PatStLouis commented 2 months ago

@selfissued equating Artificial Intelligence (computer software) with earthquakes (natural geological hazard) is comparing oranges and apples. AI is a term to define computer software that will ingest and process data, controlled by individuals with intentions, to output a model which is very efficient at a specific digital task. AI is also tightly coupled with privacy concerns, which is one of the core principle VC's are addressing in the personal identification sphere. That's 2 strong correlation here, and I'm sure more could be done.

Additionally, people might be tempted to introduce some form of Machine Learning algorithm to interact with verifiable credentials. The spec should outline considerations of doing as such.

I support adding a section about AI to the Security Considerations.

For the Cloud Computing analogy, it's far from a silly concern. If a Canadian company hosts PII in a Cloud Based Service in the United States, this data becomes subject to United States privacy laws and the company is legally liable for what happens to this data. Data Privacy laws are in place for a reason. While some might not value privacy, they are not entitled to make the same judgement about other peoples right for privacy.

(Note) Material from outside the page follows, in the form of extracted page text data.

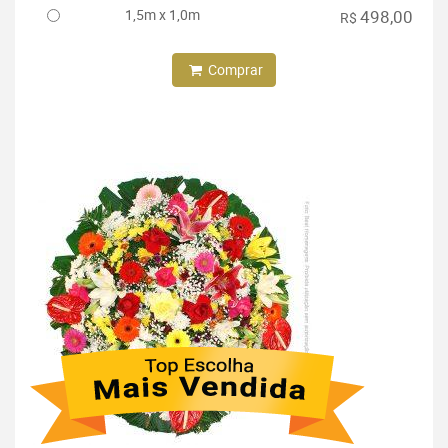
1,5m x 1,0m
498,00
R$
Comprar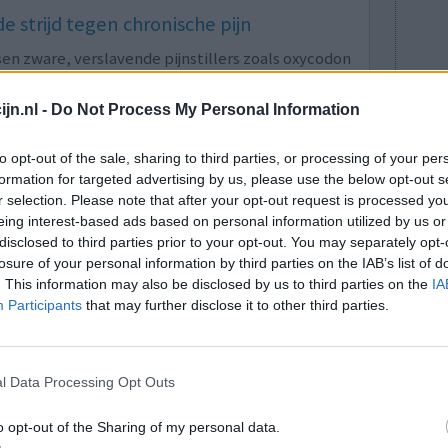
e strijd tegen chronische pijn
n zware, verslavende pijnstillers zoals oxycodon
fen die zijn gemaakt van de papaverplant, worden
n te dempen. Nieuwe cijfers van de Stichting
jn.nl -
Do Not Process My Personal Information
ongeveer 200.000 mensen deze middelen
to opt-out of the sale, sharing to third parties, or processing of your per
formation for targeted advertising by us, please use the below opt-out s
ik leiden tot afhankelijkheid en in sommige
r selection. Please note that after your opt-out request is processed y
n deze uitzending van Zembla spreken
eing interest-based ads based on personal information utilized by us or
ver de complexiteit van pijnbehandeling.
disclosed to third parties prior to your opt-out. You may separately opt-
losure of your personal information by third parties on the IAB’s list of
an fentanyl en oxycodon: de strijd tegen chronische pijn
. This information may also be disclosed by us to third parties on the
IA
Participants
that may further disclose it to other third parties.
lacht
leeftijd
algehele tevredenheid
l Data Processing Opt Outs
2
o opt-out of the Sharing of my personal data.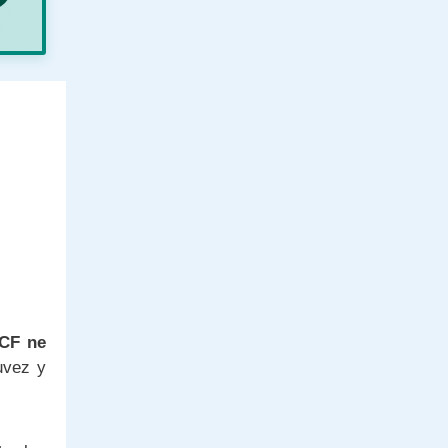
NCF ne
uvez y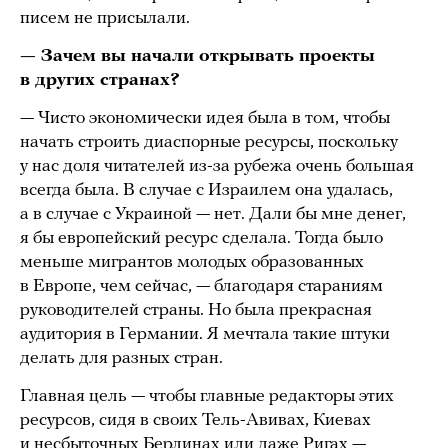
писем не присылали.
— Зачем вы начали открывать проекты
в других странах?
— Чисто экономически идея была в том, чтобы
начать строить диаспорные ресурсы, поскольку
у нас доля читателей из-за рубежа очень большая
всегда была. В случае с Израилем она удалась,
а в случае с Украиной — нет. Дали бы мне денег,
я бы европейский ресурс сделала. Тогда было
меньше мигрантов молодых образованных
в Европе, чем сейчас, — благодаря стараниям
руководителей страны. Но была прекрасная
аудитория в Германии. Я мечтала такие штуки
делать для разных стран.
Главная цель — чтобы главные редакторы этих
ресурсов, сидя в своих Тель-Авивах, Киевах
и несбыточных Берлинах или даже Ригах —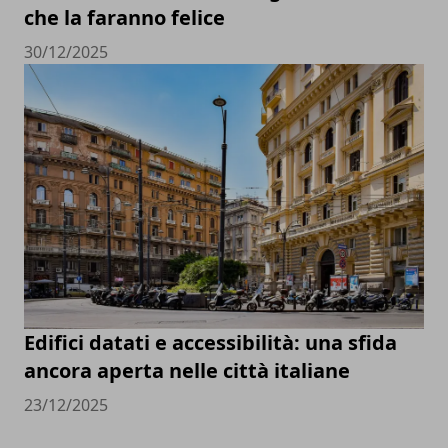
che la faranno felice
30/12/2025
Edifici datati e accessibilità: una sfida
ancora aperta nelle città italiane
23/12/2025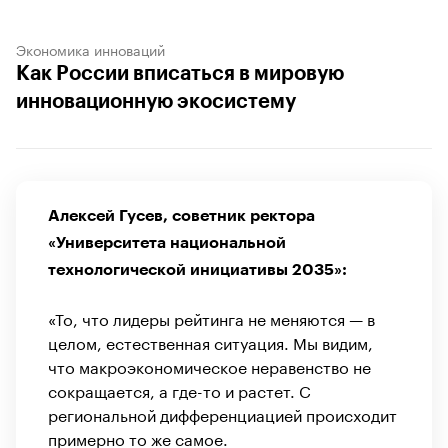
Экономика инноваций
Как России вписаться в мировую
инновационную экосистему
Алексей Гусев, советник ректора
«Университета национальной
технологической инициативы 2035»:
«То, что лидеры рейтинга не меняются — в
целом, естественная ситуация. Мы видим,
что макроэкономическое неравенство не
сокращается, а где-то и растет. С
региональной дифференциацией происходит
примерно то же самое.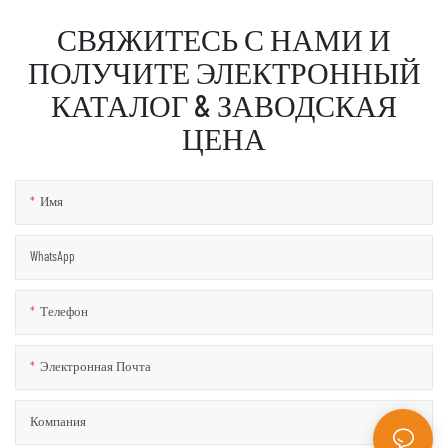
СВЯЖИТЕСЬ С НАМИ И
ПОЛУЧИТЕ ЭЛЕКТРОННЫЙ
КАТАЛОГ & ЗАВОДСКАЯ
ЦЕНА
Имя
WhatsApp
Телефон
Электронная Почта
Компания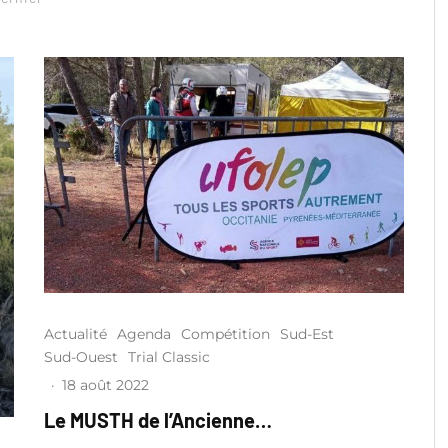
Actualité
Agenda
Compétition
Sud-Est
Sud-Ouest
Trial Classic
·
18 août 2022
Le MUSTH de l’Ancienne…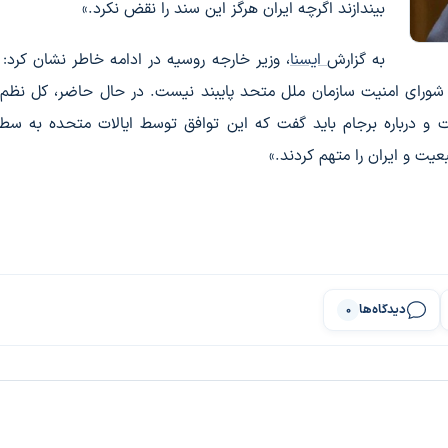
بیندازند اگرچه ایران هرگز این سند را نقض نکرد.»
به گزارش
ایسنا
، وزیر خارجه روسیه در ادامه خاطر نشان کرد: «
به این تصمیم شورای امنیت سازمان ملل متحد پایبند نیست. در حال حاضر، کل نظ
 و درباره برجام باید گفت که این توافق توسط ایالات متحده به سطل
یت و ایران را متهم کردند.»
دیدگاه‌ها
0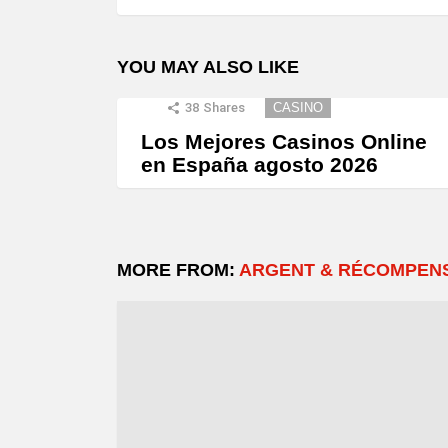
YOU MAY ALSO LIKE
38
Shares
CASINO
Los Mejores Casinos Online
en España agosto 2026
MORE FROM:
ARGENT & RÉCOMPEN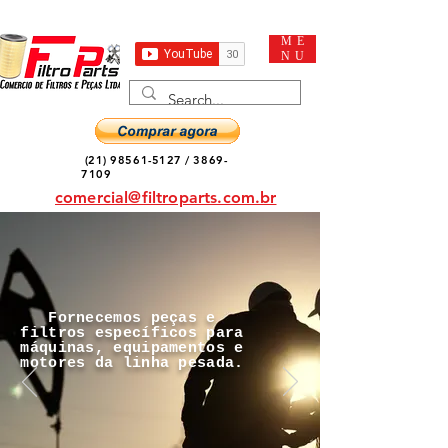
ME
NU
(21) 98561-5127
/
3869-
7109
comercial@filtroparts.com.br
Fornecemos peças e
filtros específicos para
máquinas, equipamentos e
motores da linha pesada.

iherman commented 2 months ago

The issue was discussed in a meeting on 2024-07-17

View the transcript #### 3.1. Add Artificial Intelligence section to Security Considerations. (pr vc-data-model#1508) _See github pull request [vc-data-model#1508](https://github.com/w3c/vc-data-model/pull/1508)._ **Brent Zundel:** add AI section. lots of approvals. One request for changes that seems editorial. And one request from Mike Jones to not include it at all. **Manu Sporny:** I have applied Ted's suggested changes. **Brent Zundel:** anyone (other than Mike) on the call that would object to merging PR 1508? … Mike you can comment too. **Michael Jones:** What was the update that was going to be made? **Manu Sporny:** Dave's changes. Something like "VCs that seem like they might be only attained by humans... might be used by AI.". **Michael Jones:** Let me re-review it during the call. **Brent Zundel:** pinging Mike may not have happened, so thanks Mike for looking at it. > *Michael Jones:* I still think this is a waste of spec space, but I've withdrawn my objection [https://github.com/w3c/vc-data-model/pull/1508#pullrequestreview-2183294339](https://github.com/w3c/vc-data-model/pull/1508#pullrequestreview-2183294339).
msporny commented 2 months ago

Editorial, multiple reviews, changes requested and made, no remaining objections, merging.